ACTIVITY: Only the lines from the one containing "I need masks for right" through the last line of the material should be copied, exactly as written and without pictures.

◆ ◆ ◆ ◆

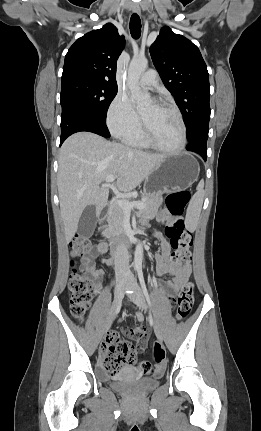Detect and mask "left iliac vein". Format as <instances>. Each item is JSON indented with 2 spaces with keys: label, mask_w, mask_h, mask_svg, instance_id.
<instances>
[{
  "label": "left iliac vein",
  "mask_w": 261,
  "mask_h": 431,
  "mask_svg": "<svg viewBox=\"0 0 261 431\" xmlns=\"http://www.w3.org/2000/svg\"><path fill=\"white\" fill-rule=\"evenodd\" d=\"M132 279V283L130 286H128L129 289L133 291V293L130 294L131 300L142 310L147 311V304L145 302L144 295L142 293V290L140 286L138 285L137 281L135 280L134 276H130ZM154 331L157 336V338L162 342L163 341V334L160 326L154 322Z\"/></svg>",
  "instance_id": "left-iliac-vein-1"
}]
</instances>
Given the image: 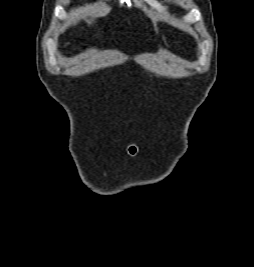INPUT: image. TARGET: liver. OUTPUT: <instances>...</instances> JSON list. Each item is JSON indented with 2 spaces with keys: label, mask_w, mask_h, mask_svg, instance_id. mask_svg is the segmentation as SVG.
<instances>
[{
  "label": "liver",
  "mask_w": 254,
  "mask_h": 267,
  "mask_svg": "<svg viewBox=\"0 0 254 267\" xmlns=\"http://www.w3.org/2000/svg\"><path fill=\"white\" fill-rule=\"evenodd\" d=\"M102 6L105 7L104 4H103ZM83 9H84V10H87V11H90L91 14H95V12H96V10H97V6L86 5ZM73 12H74V10H71V13H73ZM87 23H88V24H91V21L88 20Z\"/></svg>",
  "instance_id": "liver-1"
}]
</instances>
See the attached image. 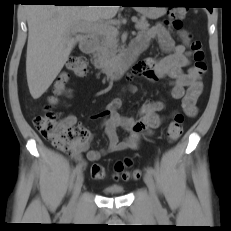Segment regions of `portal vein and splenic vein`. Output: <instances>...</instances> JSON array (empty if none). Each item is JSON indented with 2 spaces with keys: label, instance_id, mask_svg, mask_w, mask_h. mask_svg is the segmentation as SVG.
<instances>
[{
  "label": "portal vein and splenic vein",
  "instance_id": "1",
  "mask_svg": "<svg viewBox=\"0 0 231 231\" xmlns=\"http://www.w3.org/2000/svg\"><path fill=\"white\" fill-rule=\"evenodd\" d=\"M133 22H136V18H132ZM85 29H80L78 31H84ZM89 30L101 34V35H118V30L113 25L106 24V23H96L89 27ZM77 30H72V32H75Z\"/></svg>",
  "mask_w": 231,
  "mask_h": 231
}]
</instances>
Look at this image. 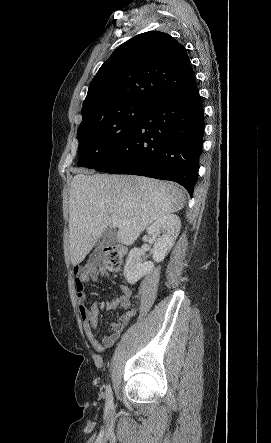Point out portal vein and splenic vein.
I'll list each match as a JSON object with an SVG mask.
<instances>
[{
  "label": "portal vein and splenic vein",
  "mask_w": 271,
  "mask_h": 443,
  "mask_svg": "<svg viewBox=\"0 0 271 443\" xmlns=\"http://www.w3.org/2000/svg\"><path fill=\"white\" fill-rule=\"evenodd\" d=\"M110 218H111L112 225H117V223H119V220H118L117 216H115V214H111Z\"/></svg>",
  "instance_id": "portal-vein-and-splenic-vein-1"
}]
</instances>
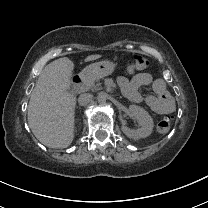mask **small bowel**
Returning a JSON list of instances; mask_svg holds the SVG:
<instances>
[{"instance_id": "c3829d8e", "label": "small bowel", "mask_w": 208, "mask_h": 208, "mask_svg": "<svg viewBox=\"0 0 208 208\" xmlns=\"http://www.w3.org/2000/svg\"><path fill=\"white\" fill-rule=\"evenodd\" d=\"M118 85L128 100L134 103L145 102L157 114L167 115L175 110L174 101L161 78L154 79L149 73H139L131 79L120 76ZM144 86H151L155 95L143 97L139 92V88Z\"/></svg>"}]
</instances>
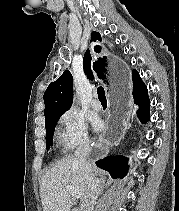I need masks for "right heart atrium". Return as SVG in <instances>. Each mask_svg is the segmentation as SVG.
Wrapping results in <instances>:
<instances>
[{
    "label": "right heart atrium",
    "mask_w": 179,
    "mask_h": 211,
    "mask_svg": "<svg viewBox=\"0 0 179 211\" xmlns=\"http://www.w3.org/2000/svg\"><path fill=\"white\" fill-rule=\"evenodd\" d=\"M56 137L66 151H71L80 144L88 143V125L85 118L76 110H67L59 118Z\"/></svg>",
    "instance_id": "obj_1"
}]
</instances>
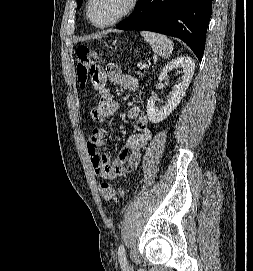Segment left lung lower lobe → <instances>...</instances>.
Wrapping results in <instances>:
<instances>
[{"mask_svg":"<svg viewBox=\"0 0 253 271\" xmlns=\"http://www.w3.org/2000/svg\"><path fill=\"white\" fill-rule=\"evenodd\" d=\"M212 0H138L117 29L147 30L183 40L201 61Z\"/></svg>","mask_w":253,"mask_h":271,"instance_id":"obj_1","label":"left lung lower lobe"}]
</instances>
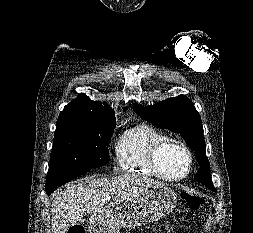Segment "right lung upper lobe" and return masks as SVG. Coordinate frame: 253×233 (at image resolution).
Segmentation results:
<instances>
[{"instance_id":"obj_1","label":"right lung upper lobe","mask_w":253,"mask_h":233,"mask_svg":"<svg viewBox=\"0 0 253 233\" xmlns=\"http://www.w3.org/2000/svg\"><path fill=\"white\" fill-rule=\"evenodd\" d=\"M104 105V106H103ZM92 101L85 94H79L71 103L65 106L61 114H76V115H87L97 116L103 118H115L112 108L106 102ZM126 108H124V111Z\"/></svg>"}]
</instances>
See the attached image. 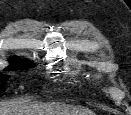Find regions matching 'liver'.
Returning a JSON list of instances; mask_svg holds the SVG:
<instances>
[{
  "instance_id": "1",
  "label": "liver",
  "mask_w": 131,
  "mask_h": 115,
  "mask_svg": "<svg viewBox=\"0 0 131 115\" xmlns=\"http://www.w3.org/2000/svg\"><path fill=\"white\" fill-rule=\"evenodd\" d=\"M0 115H95L88 109L72 108L61 104H39L25 100L0 105Z\"/></svg>"
}]
</instances>
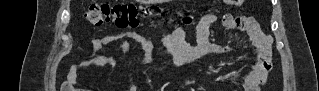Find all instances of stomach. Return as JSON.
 <instances>
[{
	"label": "stomach",
	"instance_id": "obj_1",
	"mask_svg": "<svg viewBox=\"0 0 319 91\" xmlns=\"http://www.w3.org/2000/svg\"><path fill=\"white\" fill-rule=\"evenodd\" d=\"M164 0H142L143 3L145 4H154V3H160L163 2Z\"/></svg>",
	"mask_w": 319,
	"mask_h": 91
}]
</instances>
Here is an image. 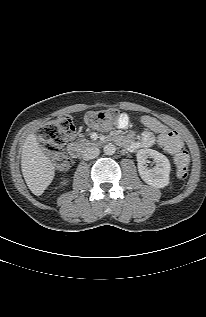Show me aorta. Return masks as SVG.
Masks as SVG:
<instances>
[{"instance_id": "1", "label": "aorta", "mask_w": 206, "mask_h": 317, "mask_svg": "<svg viewBox=\"0 0 206 317\" xmlns=\"http://www.w3.org/2000/svg\"><path fill=\"white\" fill-rule=\"evenodd\" d=\"M103 151L106 155H113L116 152V146L109 143L104 146Z\"/></svg>"}]
</instances>
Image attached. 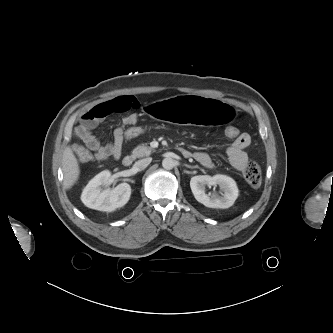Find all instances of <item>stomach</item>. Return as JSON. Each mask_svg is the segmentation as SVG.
<instances>
[{
    "label": "stomach",
    "mask_w": 333,
    "mask_h": 333,
    "mask_svg": "<svg viewBox=\"0 0 333 333\" xmlns=\"http://www.w3.org/2000/svg\"><path fill=\"white\" fill-rule=\"evenodd\" d=\"M145 116L162 123L187 126L198 125L228 127L237 118L235 107L222 100H216L203 94L171 95L169 97L151 99L143 107Z\"/></svg>",
    "instance_id": "obj_1"
}]
</instances>
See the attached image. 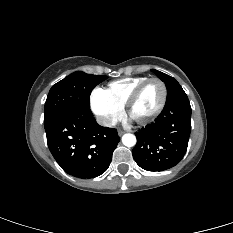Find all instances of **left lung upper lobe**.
Listing matches in <instances>:
<instances>
[{
	"label": "left lung upper lobe",
	"mask_w": 233,
	"mask_h": 233,
	"mask_svg": "<svg viewBox=\"0 0 233 233\" xmlns=\"http://www.w3.org/2000/svg\"><path fill=\"white\" fill-rule=\"evenodd\" d=\"M151 71L154 72L165 83L167 87L166 102L171 101L181 94H186L180 84L173 77L154 69H152Z\"/></svg>",
	"instance_id": "1"
}]
</instances>
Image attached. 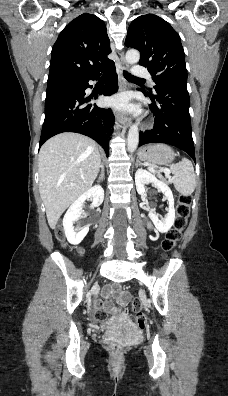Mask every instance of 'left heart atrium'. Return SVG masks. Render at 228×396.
Here are the masks:
<instances>
[{"label":"left heart atrium","mask_w":228,"mask_h":396,"mask_svg":"<svg viewBox=\"0 0 228 396\" xmlns=\"http://www.w3.org/2000/svg\"><path fill=\"white\" fill-rule=\"evenodd\" d=\"M110 103L112 106H114L117 109L126 110L131 108L129 103V97L124 94L114 97Z\"/></svg>","instance_id":"obj_1"}]
</instances>
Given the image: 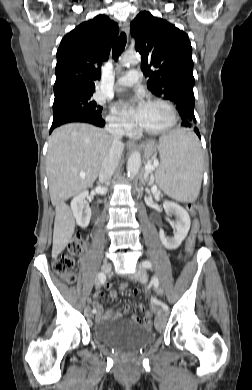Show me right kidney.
Returning a JSON list of instances; mask_svg holds the SVG:
<instances>
[{
	"mask_svg": "<svg viewBox=\"0 0 252 390\" xmlns=\"http://www.w3.org/2000/svg\"><path fill=\"white\" fill-rule=\"evenodd\" d=\"M87 196L88 191H84L75 196L71 201V210L73 216L76 219L77 225H79L81 228H86L89 225L92 214L89 204L85 202V198Z\"/></svg>",
	"mask_w": 252,
	"mask_h": 390,
	"instance_id": "right-kidney-1",
	"label": "right kidney"
}]
</instances>
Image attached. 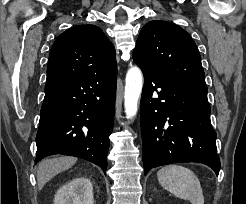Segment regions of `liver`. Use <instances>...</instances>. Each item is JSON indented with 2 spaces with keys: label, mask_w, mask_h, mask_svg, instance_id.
Listing matches in <instances>:
<instances>
[{
  "label": "liver",
  "mask_w": 246,
  "mask_h": 204,
  "mask_svg": "<svg viewBox=\"0 0 246 204\" xmlns=\"http://www.w3.org/2000/svg\"><path fill=\"white\" fill-rule=\"evenodd\" d=\"M77 162V158L71 156H60L42 161L37 170L38 189L41 190L45 184L55 175L69 169Z\"/></svg>",
  "instance_id": "liver-1"
}]
</instances>
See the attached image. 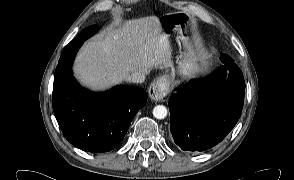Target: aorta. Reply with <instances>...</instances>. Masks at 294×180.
<instances>
[{
  "label": "aorta",
  "instance_id": "762f6f07",
  "mask_svg": "<svg viewBox=\"0 0 294 180\" xmlns=\"http://www.w3.org/2000/svg\"><path fill=\"white\" fill-rule=\"evenodd\" d=\"M153 116L156 119H164L167 116V108L163 105H157L153 109Z\"/></svg>",
  "mask_w": 294,
  "mask_h": 180
}]
</instances>
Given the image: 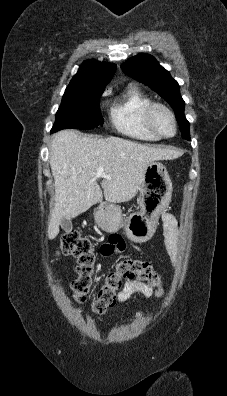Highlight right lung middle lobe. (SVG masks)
<instances>
[{"label":"right lung middle lobe","mask_w":227,"mask_h":396,"mask_svg":"<svg viewBox=\"0 0 227 396\" xmlns=\"http://www.w3.org/2000/svg\"><path fill=\"white\" fill-rule=\"evenodd\" d=\"M103 90L96 86L69 85L62 97L51 132L65 128L88 130L103 125L99 108Z\"/></svg>","instance_id":"dd1d6c3e"}]
</instances>
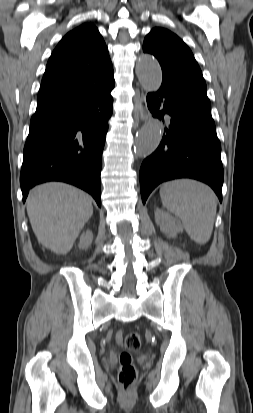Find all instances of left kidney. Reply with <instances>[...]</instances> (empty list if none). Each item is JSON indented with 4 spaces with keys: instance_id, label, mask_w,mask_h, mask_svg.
Instances as JSON below:
<instances>
[{
    "instance_id": "left-kidney-1",
    "label": "left kidney",
    "mask_w": 253,
    "mask_h": 413,
    "mask_svg": "<svg viewBox=\"0 0 253 413\" xmlns=\"http://www.w3.org/2000/svg\"><path fill=\"white\" fill-rule=\"evenodd\" d=\"M155 222L160 227V230L169 238H174L178 233L183 231L179 220L160 209L155 211Z\"/></svg>"
}]
</instances>
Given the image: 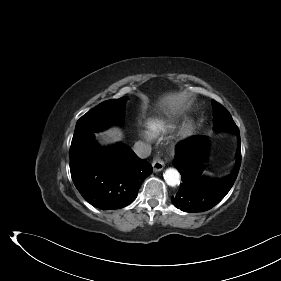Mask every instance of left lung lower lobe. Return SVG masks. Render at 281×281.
<instances>
[{
	"label": "left lung lower lobe",
	"mask_w": 281,
	"mask_h": 281,
	"mask_svg": "<svg viewBox=\"0 0 281 281\" xmlns=\"http://www.w3.org/2000/svg\"><path fill=\"white\" fill-rule=\"evenodd\" d=\"M236 168L226 178L215 181L202 175L208 155L206 136L196 135L182 142L176 149L174 166L182 176L179 192L172 197L173 204L184 212H202L219 203L233 186L241 164L239 130Z\"/></svg>",
	"instance_id": "0a47b994"
}]
</instances>
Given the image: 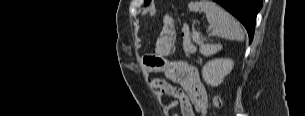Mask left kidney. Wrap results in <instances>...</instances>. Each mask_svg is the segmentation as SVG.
<instances>
[{"label":"left kidney","instance_id":"left-kidney-1","mask_svg":"<svg viewBox=\"0 0 305 116\" xmlns=\"http://www.w3.org/2000/svg\"><path fill=\"white\" fill-rule=\"evenodd\" d=\"M234 62L228 58H217L208 61L202 69V77L206 84L213 87L220 85L225 76L233 69Z\"/></svg>","mask_w":305,"mask_h":116}]
</instances>
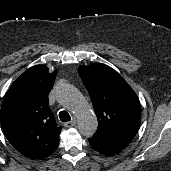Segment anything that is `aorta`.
<instances>
[{
    "instance_id": "762f6f07",
    "label": "aorta",
    "mask_w": 171,
    "mask_h": 171,
    "mask_svg": "<svg viewBox=\"0 0 171 171\" xmlns=\"http://www.w3.org/2000/svg\"><path fill=\"white\" fill-rule=\"evenodd\" d=\"M58 101L77 118L79 132L91 137L97 130L98 120L89 102L70 84H62L57 93Z\"/></svg>"
}]
</instances>
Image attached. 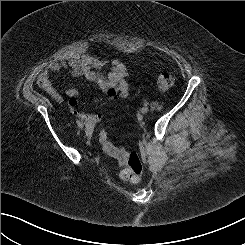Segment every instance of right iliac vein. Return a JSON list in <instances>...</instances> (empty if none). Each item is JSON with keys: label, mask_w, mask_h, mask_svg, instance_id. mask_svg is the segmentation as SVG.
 I'll use <instances>...</instances> for the list:
<instances>
[{"label": "right iliac vein", "mask_w": 245, "mask_h": 245, "mask_svg": "<svg viewBox=\"0 0 245 245\" xmlns=\"http://www.w3.org/2000/svg\"><path fill=\"white\" fill-rule=\"evenodd\" d=\"M84 127V124L83 123H81L80 125H79V128H83Z\"/></svg>", "instance_id": "obj_1"}]
</instances>
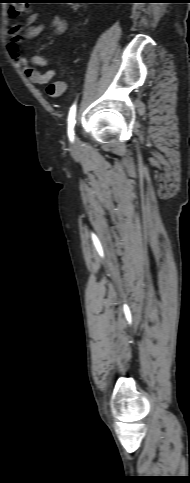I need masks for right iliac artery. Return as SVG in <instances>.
I'll return each instance as SVG.
<instances>
[{
  "label": "right iliac artery",
  "mask_w": 190,
  "mask_h": 483,
  "mask_svg": "<svg viewBox=\"0 0 190 483\" xmlns=\"http://www.w3.org/2000/svg\"><path fill=\"white\" fill-rule=\"evenodd\" d=\"M75 116H76V104H74L68 115V135L71 141L74 139V126H75Z\"/></svg>",
  "instance_id": "right-iliac-artery-1"
}]
</instances>
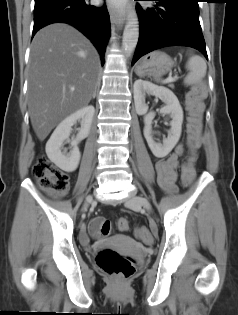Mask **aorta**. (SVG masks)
Wrapping results in <instances>:
<instances>
[{"instance_id":"aorta-1","label":"aorta","mask_w":238,"mask_h":315,"mask_svg":"<svg viewBox=\"0 0 238 315\" xmlns=\"http://www.w3.org/2000/svg\"><path fill=\"white\" fill-rule=\"evenodd\" d=\"M139 38V24L135 13H130L123 32L122 48L127 54H131L137 45Z\"/></svg>"}]
</instances>
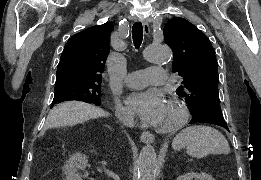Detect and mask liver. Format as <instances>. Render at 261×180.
Instances as JSON below:
<instances>
[{
  "label": "liver",
  "instance_id": "6515ba94",
  "mask_svg": "<svg viewBox=\"0 0 261 180\" xmlns=\"http://www.w3.org/2000/svg\"><path fill=\"white\" fill-rule=\"evenodd\" d=\"M57 118H59L62 126H73V124H82L91 118H99L105 116L104 110H99L90 104L84 102H65L53 108ZM74 112H78V116H74Z\"/></svg>",
  "mask_w": 261,
  "mask_h": 180
}]
</instances>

◆ ◆ ◆ ◆

ANSWER TO THE PROBLEM:
I need masks for right iliac artery. Return as SVG in <instances>.
I'll return each instance as SVG.
<instances>
[{
  "label": "right iliac artery",
  "mask_w": 190,
  "mask_h": 483,
  "mask_svg": "<svg viewBox=\"0 0 190 483\" xmlns=\"http://www.w3.org/2000/svg\"><path fill=\"white\" fill-rule=\"evenodd\" d=\"M75 116H76V104H74L68 115V135L71 141L74 139V126H75Z\"/></svg>",
  "instance_id": "right-iliac-artery-1"
}]
</instances>
Mask **aorta**. (SVG masks)
Wrapping results in <instances>:
<instances>
[{"instance_id":"aorta-1","label":"aorta","mask_w":238,"mask_h":315,"mask_svg":"<svg viewBox=\"0 0 238 315\" xmlns=\"http://www.w3.org/2000/svg\"><path fill=\"white\" fill-rule=\"evenodd\" d=\"M139 38V24L135 13H130L123 32L122 48L127 54H131L137 45Z\"/></svg>"}]
</instances>
Detect and mask liver. Format as <instances>. Render at 261×180.
Instances as JSON below:
<instances>
[{
  "label": "liver",
  "instance_id": "6515ba94",
  "mask_svg": "<svg viewBox=\"0 0 261 180\" xmlns=\"http://www.w3.org/2000/svg\"><path fill=\"white\" fill-rule=\"evenodd\" d=\"M57 118H59L62 126H73V124H82L91 118H99L105 116L104 110H99L90 104L84 102H65L53 108ZM74 112H78V116H74Z\"/></svg>",
  "mask_w": 261,
  "mask_h": 180
}]
</instances>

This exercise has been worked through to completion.